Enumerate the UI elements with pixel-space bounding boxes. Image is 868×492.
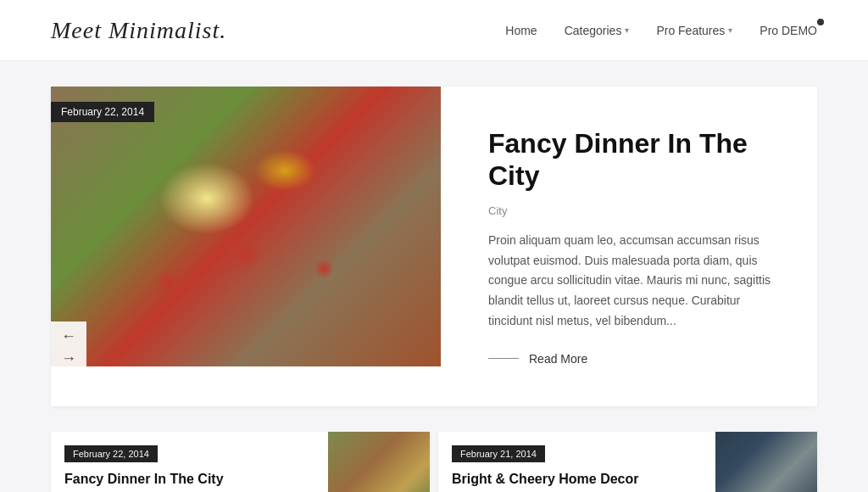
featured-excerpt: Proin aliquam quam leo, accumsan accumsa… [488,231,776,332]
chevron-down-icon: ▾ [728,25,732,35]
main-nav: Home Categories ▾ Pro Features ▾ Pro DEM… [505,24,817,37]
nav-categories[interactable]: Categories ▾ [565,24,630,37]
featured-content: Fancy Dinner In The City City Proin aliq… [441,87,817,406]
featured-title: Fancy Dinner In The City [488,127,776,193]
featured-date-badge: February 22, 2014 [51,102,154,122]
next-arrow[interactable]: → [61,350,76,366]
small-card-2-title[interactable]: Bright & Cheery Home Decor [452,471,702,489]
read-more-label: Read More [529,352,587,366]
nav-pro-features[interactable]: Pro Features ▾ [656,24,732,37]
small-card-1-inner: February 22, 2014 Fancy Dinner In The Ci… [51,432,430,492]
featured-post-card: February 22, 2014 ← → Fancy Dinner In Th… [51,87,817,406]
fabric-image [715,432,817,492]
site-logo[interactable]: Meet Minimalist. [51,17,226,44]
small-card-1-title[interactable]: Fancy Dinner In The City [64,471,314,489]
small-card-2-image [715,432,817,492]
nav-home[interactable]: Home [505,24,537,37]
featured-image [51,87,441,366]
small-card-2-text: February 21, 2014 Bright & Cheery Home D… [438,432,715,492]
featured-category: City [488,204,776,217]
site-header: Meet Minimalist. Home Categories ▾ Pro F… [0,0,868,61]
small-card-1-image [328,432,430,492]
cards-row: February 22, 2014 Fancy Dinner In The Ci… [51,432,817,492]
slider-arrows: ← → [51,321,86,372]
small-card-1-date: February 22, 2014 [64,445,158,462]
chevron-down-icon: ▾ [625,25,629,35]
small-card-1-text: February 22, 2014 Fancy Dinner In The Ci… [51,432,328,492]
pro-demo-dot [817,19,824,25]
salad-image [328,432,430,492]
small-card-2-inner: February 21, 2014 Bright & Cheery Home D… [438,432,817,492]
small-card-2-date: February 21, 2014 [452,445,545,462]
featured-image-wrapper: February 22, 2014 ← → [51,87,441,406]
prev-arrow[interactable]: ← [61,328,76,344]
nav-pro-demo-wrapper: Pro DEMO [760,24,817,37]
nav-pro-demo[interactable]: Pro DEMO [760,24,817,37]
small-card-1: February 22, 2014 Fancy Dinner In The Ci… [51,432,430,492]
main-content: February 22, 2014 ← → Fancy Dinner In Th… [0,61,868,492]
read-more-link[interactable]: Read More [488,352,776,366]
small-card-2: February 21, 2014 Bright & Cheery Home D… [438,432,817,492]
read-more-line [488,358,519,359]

* Exercise instructions *
Could you restate all of the data above word for word and skip every picture?

* Exercise output *
Enumerate the UI elements with pixel-space bounding boxes. Image is 868×492.
featured-excerpt: Proin aliquam quam leo, accumsan accumsa… [488,231,776,332]
chevron-down-icon: ▾ [728,25,732,35]
main-nav: Home Categories ▾ Pro Features ▾ Pro DEM… [505,24,817,37]
nav-categories[interactable]: Categories ▾ [565,24,630,37]
featured-content: Fancy Dinner In The City City Proin aliq… [441,87,817,406]
featured-title: Fancy Dinner In The City [488,127,776,193]
featured-date-badge: February 22, 2014 [51,102,154,122]
next-arrow[interactable]: → [61,350,76,366]
small-card-2-title[interactable]: Bright & Cheery Home Decor [452,471,702,489]
read-more-label: Read More [529,352,587,366]
nav-pro-features[interactable]: Pro Features ▾ [656,24,732,37]
small-card-1-inner: February 22, 2014 Fancy Dinner In The Ci… [51,432,430,492]
featured-post-card: February 22, 2014 ← → Fancy Dinner In Th… [51,87,817,406]
fabric-image [715,432,817,492]
site-logo[interactable]: Meet Minimalist. [51,17,226,44]
small-card-1-title[interactable]: Fancy Dinner In The City [64,471,314,489]
small-card-2-image [715,432,817,492]
nav-home[interactable]: Home [505,24,537,37]
featured-image [51,87,441,366]
small-card-2-text: February 21, 2014 Bright & Cheery Home D… [438,432,715,492]
featured-category: City [488,204,776,217]
site-header: Meet Minimalist. Home Categories ▾ Pro F… [0,0,868,61]
small-card-1-image [328,432,430,492]
cards-row: February 22, 2014 Fancy Dinner In The Ci… [51,432,817,492]
slider-arrows: ← → [51,321,86,372]
small-card-1-date: February 22, 2014 [64,445,158,462]
chevron-down-icon: ▾ [625,25,629,35]
small-card-1-text: February 22, 2014 Fancy Dinner In The Ci… [51,432,328,492]
pro-demo-dot [817,19,824,25]
salad-image [328,432,430,492]
small-card-2-inner: February 21, 2014 Bright & Cheery Home D… [438,432,817,492]
small-card-2-date: February 21, 2014 [452,445,545,462]
featured-image-wrapper: February 22, 2014 ← → [51,87,441,406]
prev-arrow[interactable]: ← [61,328,76,344]
nav-pro-demo-wrapper: Pro DEMO [760,24,817,37]
nav-pro-demo[interactable]: Pro DEMO [760,24,817,37]
small-card-1: February 22, 2014 Fancy Dinner In The Ci… [51,432,430,492]
main-content: February 22, 2014 ← → Fancy Dinner In Th… [0,61,868,492]
read-more-link[interactable]: Read More [488,352,776,366]
small-card-2: February 21, 2014 Bright & Cheery Home D… [438,432,817,492]
read-more-line [488,358,519,359]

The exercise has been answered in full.